The legalities surrounding the use and reproduction of commercial music are tedious. The copyright laws really put a dent into the whole process. Even playing music from Spotify or Youtube is considered “illegal”, as their licenses do not cover commercial use.
For Malaysian businesses, we’ll try to guide you to the right departments, licenses and paperwork without getting into the nitty-gritty of things. For the application process, skip ahead to the 3rd header.
1. Why Do You Need A License To Play Music?
According to the Music Author’s Copyright Protection (MACP) Berhad, it boils down to The Malaysian Copyright Act of 1987. Simply put, this act serves to protect the music owner’s entitlement to the law, to protect others from using their work without consent.
Generally, in Malaysia, a musical work is protected by copyright laws during the life of its’ author, and for 50 years after his/her death.

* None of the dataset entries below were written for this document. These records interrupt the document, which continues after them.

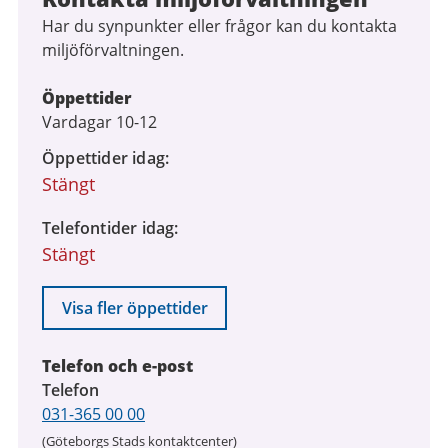
Har du synpunkter eller frågor kan du kontakta
miljöförvaltningen.
Öppettider
Vardagar 10-12
Öppettider idag
Stängt
Telefontider idag
Stängt
Visa fler öppettider
Telefon och e-post
Telefon
031-365 00 00
(Göteborgs Stads kontaktcenter)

Infringement occurs when a person uses, reproduces, performs or rents the work in or to the public, without having received consent from the original author. Consent is mostly granted through fees which are known as royalties.

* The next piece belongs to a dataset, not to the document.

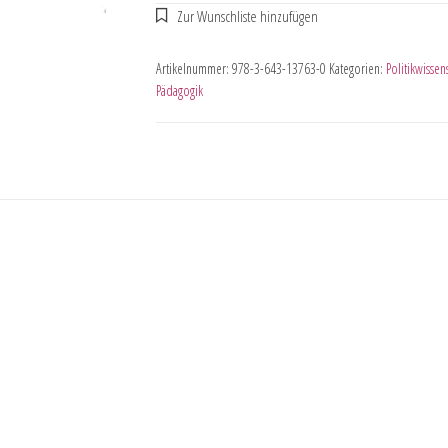
Artikelnummer:
978-3-643-13763-0
Kategorien:
Politikwissen
Pädagogik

Copyright laws outline extenuating circumstances which we know as “fair use” terms. Meaning, that copyrighted material can be used without a license for reasons like critique and education.

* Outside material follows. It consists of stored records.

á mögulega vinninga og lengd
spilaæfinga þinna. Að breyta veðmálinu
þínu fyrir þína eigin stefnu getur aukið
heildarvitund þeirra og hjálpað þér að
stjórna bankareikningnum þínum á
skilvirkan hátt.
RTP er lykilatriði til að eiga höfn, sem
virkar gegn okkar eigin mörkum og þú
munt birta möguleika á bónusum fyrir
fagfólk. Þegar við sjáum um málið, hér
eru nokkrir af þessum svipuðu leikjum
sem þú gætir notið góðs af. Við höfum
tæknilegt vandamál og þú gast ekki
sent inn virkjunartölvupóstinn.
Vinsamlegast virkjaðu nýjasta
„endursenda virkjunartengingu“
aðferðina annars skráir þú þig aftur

However, businesses playing music falls under commercial use. So yes, by playing another person’s music in your store without paying, you are technically infringing upon their copyright.
2. What Licenses And Permissions Am I Looking At? [restrict]
There are 3 main bodies that represent the general welfare and rights of musicians in Malaysia. These are:
- PPM (Public Performers Malaysia)
- RPM (Recording Performers Malaysia Sdn Bhd)
- MACP (Music Authors Copyright Protection)
It’s a chore to get into the details of what each organization requires and charges, so there is a 4th body that represents all entities under a single roof.
This is the MRM (Music Rights Malaysia) group.
From 1st Jan 2017, the group has effectively consolidated the music issuance, collection and distribution activities in Malaysia, simplifying the otherwise tedious process for licensees.
MRM represents PPM, RPM and MACP in their licensing activities, with members from all groups serving as board directors for the collective.
3. The Application Process
MRM’s simple 5-step process allows you to obtain the necessary license for your business needs. These are found here on their website.
Their application forms, available on their website, are divided into 5 different categories:
- Single Event Use
- Concert Use
- Public Performance 1 (Retail and Business)
- Public Performance 2 (Hospitality and Care)
For small business owners, you’ll be wanting the 3rd form, which is the Public Performance 1 form. The tariffs and costs incurred are:
Minimum Fee (first 2000 sq ft) – RM750.00
Each additional sq ft – RM 0.248 per sq ft.
These fees are for Non-Featured Music, which means the playing of musical works and/or recordings that is not the main featured entertainment (which is more than likely what you’re after if you’re a shop or business owner.)
For more information on other tariffs and usage, click here.
Where this was once an exhausting process, MRM has gone ahead and simplified the it into a 5-step process, followed by a form application. So long as you have the details filled out correctly, there should be no reason for them to reject your application(s).
This also means that you will be safe to play music in your shop as you please, setting the right mood for your staff and yourself.